Thursday, Feb. 24, 2005
Temptation and self-image


Weight: 96
Mood: scandalised

This entry is here for two reasons: 1) I was tempted by a very rich choc/caramel shortcake that was offered to me; and 2) I wanted to talk about my self-image.

1) I was tempted and didn't have it and despite walking past it a couple of times, I'm still a shortcake virgin. I just wanted to share this wonderful experience with you and celebrate. Yipee!
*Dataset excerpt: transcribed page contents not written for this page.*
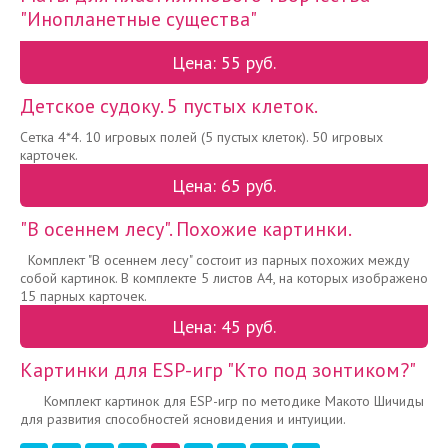
"Инопланетные существа"
Цена: 55 руб.
Детское судоку. 5 пустых клеток.
Сетка 4*4. 10 игровых полей (5 пустых клеток). 50 игровых
карточек.
Цена: 65 руб.
"В осеннем лесу". Похожие картинки.
Комплект "В осеннем лесу" состоит из парных похожих между
собой картинок. В комплекте 5 листов А4, на которых изображено
15 парных карточек.
Цена: 45 руб.
Картинки для ESP-игр "Кто под зонтиком?"
Комплект картинок для ESP-игр по методике Макото Шичиды
для развития способностей ясновидения и интуиции.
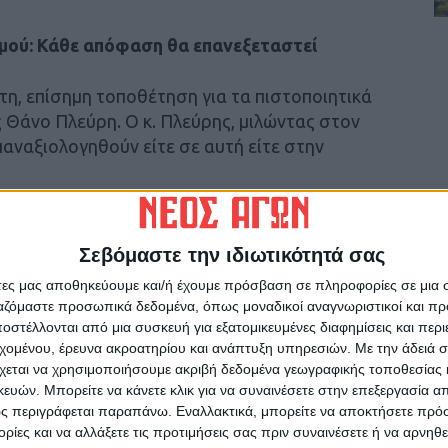
σμού: Κάθε απόφαση θα επανεξεταστεί
τη, επίσημη τοποθέτηση για τα πιστοποιητικά
 Θάνο Πλεύρη. Ο κ. Πλεύρης, μιλώντας στον
αναξιολογηθούν είτε σε αυτή είτε στην
άζουμε στο καλοκαίρι να πηγαίνουμε στην
γότερους περιορισμούς, υπογράμμισε ωστόσο
Σεβόμαστε την ιδιωτικότητά σας
των πιστοποιητικών, θα αρθεί με την
άτες μας αποθηκεύουμε και/ή έχουμε πρόσβαση σε πληροφορίες σε μια
λησιάζει το φθινόπωρο.
ργαζόμαστε προσωπικά δεδομένα, όπως μοναδικοί αναγνωριστικοί και 
στέλλονται από μια συσκευή για εξατομικευμένες διαφημίσεις και περ
με την προϋπόθεση επανεξέτασης το
εχομένου, έρευνα ακροατηρίου και ανάπτυξη υπηρεσιών.
Με την άδειά σα
χεται να χρησιμοποιήσουμε ακριβή δεδομένα γεωγραφικής τοποθεσίας 
είναι διαφορετικές. Το ξεκαθαρίζουμε. Όποιες
ών. Μπορείτε να κάνετε κλικ για να συναινέσετε στην επεξεργασία απ
τοποιητικών, στην δυνατότητα πρόσβασης των
ς περιγράφεται παραπάνω. Εναλλακτικά, μπορείτε να αποκτήσετε πρό
απαγορεύεται να μπουν- θα επανεξεταστούν
ίες και να αλλάξετε τις προτιμήσεις σας πριν συναινέσετε ή να αρνηθεί
 […] Το ευρωπαϊκό πιστοποιητικό παραμένει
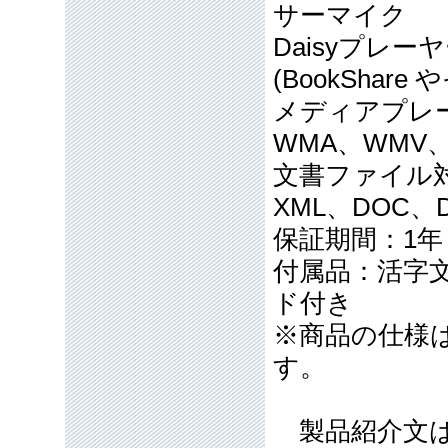
サーマイク
Daisyプレ
(BookSha
メディアプレー
WMA、WMV、
文書ファイル対応
XML、DOC、D
保証期間：1年
付属品：活字
ド付き
※商品の仕様
す。
製品紹介文は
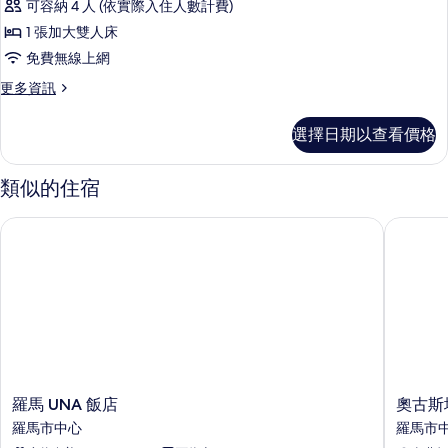
片
可容納 4 人 (依實際入住人數計費)
情
套
1 張加大雙人床
房
免費無線上網
的
更
更多資訊
所
多
有
套
選擇日期以查看價格
房
相
的
片
詳
類似的住宿
情
羅馬 UNA 飯店
奧古斯塔
羅
奧
羅馬 UNA 飯店
奧古斯
馬
古
羅馬市中心
羅馬市
UNA
斯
2) My self-image. I only remember one time in my whole life when I was happy with my body. That was in 1996, when I lost 10 kilos in about 4 months and I was down to my current target weight of 68 kilos. I was delirious. I remember walking to work one spring afternoon and feeling happy and attractive. It was an absolutely priceless feeling and I wanted to remind myself because I'd love to be able to have it again and that's really what I'm aiming at by trying to lose weight. From a very young age, I always though of myself as being fat, although up until the age of 15-16 I was skinny. My legs are fat though and that's what was doing it for me. Anyway, because I always thought I was fat, my mind never associated eating with fatness. As far as I was concerned, I was fat because I was born like that - oh, the stupidity! However, when I lost all this weight in 1996 I realised that the secret is food, so I learnt how to eat well and be good, and I kept myself at very respectable levels for 3-6 years. And then what with the stress associated with moving to London, what with having stressful jobs, I started having serious bingeing crises - PCOS and hypothyroidism didn't help either. I still remember what eating well means though, but up until now I was lacking the willpower to remind myself how fantastic being thinner feels. Now I remember. It's wonderful and I want to be able to experience it again.